Hermann1'564 Beiträge · seit 200613. Apr. 2020 · #21
hallo Busko, Danke für den Beitrag. Da kamen wieder einige Erinnerungen hoch. Wir hatten das Glück, dass wir 2009 nur zu zweit waren und mein Partner durch Zufall auch aus Hamburg kam. So konnten wir uns vorher noch "beschnuppern". Bei mir war es der Magen, der mir zu schaffen machte. Habe übrigens oben dann auch "Glückstränen" vergossen. War eben ein tolles Gefühl.
Gruß Hermann
buskoThemenstarter807 Beiträge · seit 201813. Apr. 2020 · #22
@BMW: Ja, es war auch ein Leidensweg, aber "Freude ist eben oft unzertrennbar mit Leid verbunden!" Frei nach dem Motto: "Jupp, ist es nicht schmerzhaft, wenn du den Kopf ständig gegen die Wand schlägst? Ja, schon, aber es ist so schön wenn ich aufhöre!" Übrigens; nicht alle haben das Problem mit Atemnot, Kopfschmerzen, hohen Puls usw., z.B. Frau busko hatte diese Symptome nicht!

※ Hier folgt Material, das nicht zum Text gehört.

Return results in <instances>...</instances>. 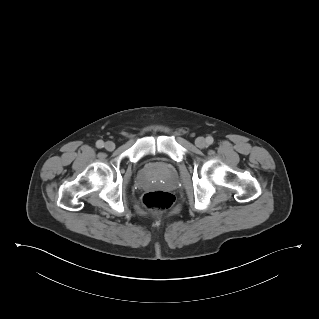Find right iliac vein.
Returning a JSON list of instances; mask_svg holds the SVG:
<instances>
[{"label":"right iliac vein","instance_id":"63e3f726","mask_svg":"<svg viewBox=\"0 0 319 319\" xmlns=\"http://www.w3.org/2000/svg\"><path fill=\"white\" fill-rule=\"evenodd\" d=\"M115 148V144L112 141H107L105 143V149L108 151H113Z\"/></svg>","mask_w":319,"mask_h":319}]
</instances>
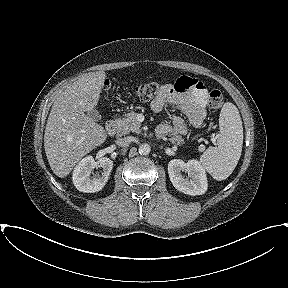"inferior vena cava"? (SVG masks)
Listing matches in <instances>:
<instances>
[{"label":"inferior vena cava","mask_w":288,"mask_h":288,"mask_svg":"<svg viewBox=\"0 0 288 288\" xmlns=\"http://www.w3.org/2000/svg\"><path fill=\"white\" fill-rule=\"evenodd\" d=\"M132 141H133V137L128 136V137L119 138L116 141V144L121 147H128L132 143Z\"/></svg>","instance_id":"602c4592"}]
</instances>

@Picco: Danke für die Blumen!.....und, dass du soweit dabei warst. Der Zusammenhang mit Tortola wird in Kürze geklärt!
@Hermann: Danke für deine schönen Bilder! Wir waren zwar 16 Personen, alle aber aus unserer engen Uni-Clique, teilweise mittlerweile mit jugendlichen Kindern untrwegs. Daher war es für uns ein sehr gelungenes (teilweise feucht) fröhliches Wiedersehen! Ich denke hierbei besonders an Silvester in einer Lodge, oben, am Rande des ostafrikanischen Grabens, mit wunderbarer Sicht auf den Lake Manyara.....hier sind Fotos entstanden, die nicht im Forum "postable" sind!

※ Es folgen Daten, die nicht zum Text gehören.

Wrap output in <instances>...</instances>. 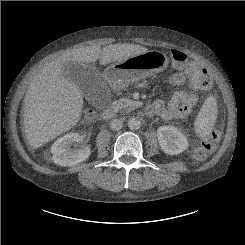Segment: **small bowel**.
<instances>
[{
    "instance_id": "small-bowel-1",
    "label": "small bowel",
    "mask_w": 245,
    "mask_h": 245,
    "mask_svg": "<svg viewBox=\"0 0 245 245\" xmlns=\"http://www.w3.org/2000/svg\"><path fill=\"white\" fill-rule=\"evenodd\" d=\"M208 74L207 70L195 62H191L181 71L172 74L170 82L173 86L181 87L188 83L191 91L177 90L168 103L156 99L148 108L151 116L158 115L165 120L185 118L199 102V93L203 90L198 83V76Z\"/></svg>"
}]
</instances>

P.S.: Das "untere Brett" scheint zwischen 2005 und 2009 abhanden gekommen zu sein! Hängt jetzt wahrscheinlich zwischen Büffel- und Löwenschädel überm Kamin in der Jagthütte eines reichen Touris!
liebe Grüsse, busko
Der Übergang vom Affen zum Menschen sind wir! - Konrad Lorenz
Gabi-Muc2'191 Beiträge · seit 201613. Apr. 2020 · #23
Hallo Busko,
danke für Deinen Bericht. Ich finde es sehr bemerkenswert, wenn man in der Lage ist, so einen Berg zu besteigen. Ich würde es auch gerne machen, aber ich bin dafür viel zu langsam beim Bergsteigen und zutrauen würde ich es mir auch nicht.
Was sind denn die anderen top 2 Eurer „Allzeit-Bestenliste“ ?
LG
Gabi
10.2023 Gardenroute // 03.2023 Namibia // 03.2022 Swakop, Etosha und Damaraland // 08:2021 Uganda // 01.2021: Caprivi // 10.2020: Etosha pur // 04.2019: KTP, Tok Tokkie Trail und Sossusvlei // 06.2018: Swakopmund und Etosha // 08.2017: Kalahari, KTP, Fish River, Soussusvlei, Swakopmund // 04.2016: Gardenroute
buskoThemenstarter807 Beiträge · seit 201813. Apr. 2020 · #24
@Gabi-Muc: Liebe Gabi, es gibt viele, auch ältere Menschen die diesen Berg erfolgreich besteigen. Man muss natürlich eine gute Kondition mitbringen. Ich denke Vorbereitung und Training sind unentbehrlich. Eine gute Nachricht dabei ist, dass die Höhenverträglichkeit eine der wenigen Dinge ist, die im Alter nicht schlechter werden; manche meinen sogar, dass dieser Aspekt im Alter sogar besser werden kann! Zu den anderen Kandidaten im Top 3 müsste ich nachdenken.....es sind so viele Reisen die in die engere Auswahl kommen würden.
Liebe Grüsse, busko
Der Übergang vom Affen zum Menschen sind wir! - Konrad Lorenz
Gabi-Muc2'191 Beiträge · seit 201613. Apr. 2020 · #25
Zu den anderen Kandidaten im Top 3 müsste ich nachdenken.....es sind so viele Reisen die in die engere Auswahl kommen würden
Och schade, ich dachte ich könnte da ein Highlight entnehmen, was nicht so anstrengend ist.
LG
Gabi
10.2023 Gardenroute // 03.2023 Namibia // 03.2022 Swakop, Etosha und Damaraland // 08:2021 Uganda // 01.2021: Caprivi // 10.2020: Etosha pur // 04.2019: KTP, Tok Tokkie Trail und Sossusvlei // 06.2018: Swakopmund und Etosha // 08.2017: Kalahari, KTP, Fish River, Soussusvlei, Swakopmund // 04.2016: Gardenroute
BikeAfrica7'296 Beiträge · seit 200613. Apr. 2020 · #26
Gabi-Muc schrieb:Zu den anderen Kandidaten im Top 3 müsste ich nachdenken.....es sind so viele Reisen die in die engere Auswahl kommen würden
Och schade, ich dachte ich könnte da ein Highlight entnehmen, was nicht so anstrengend ist.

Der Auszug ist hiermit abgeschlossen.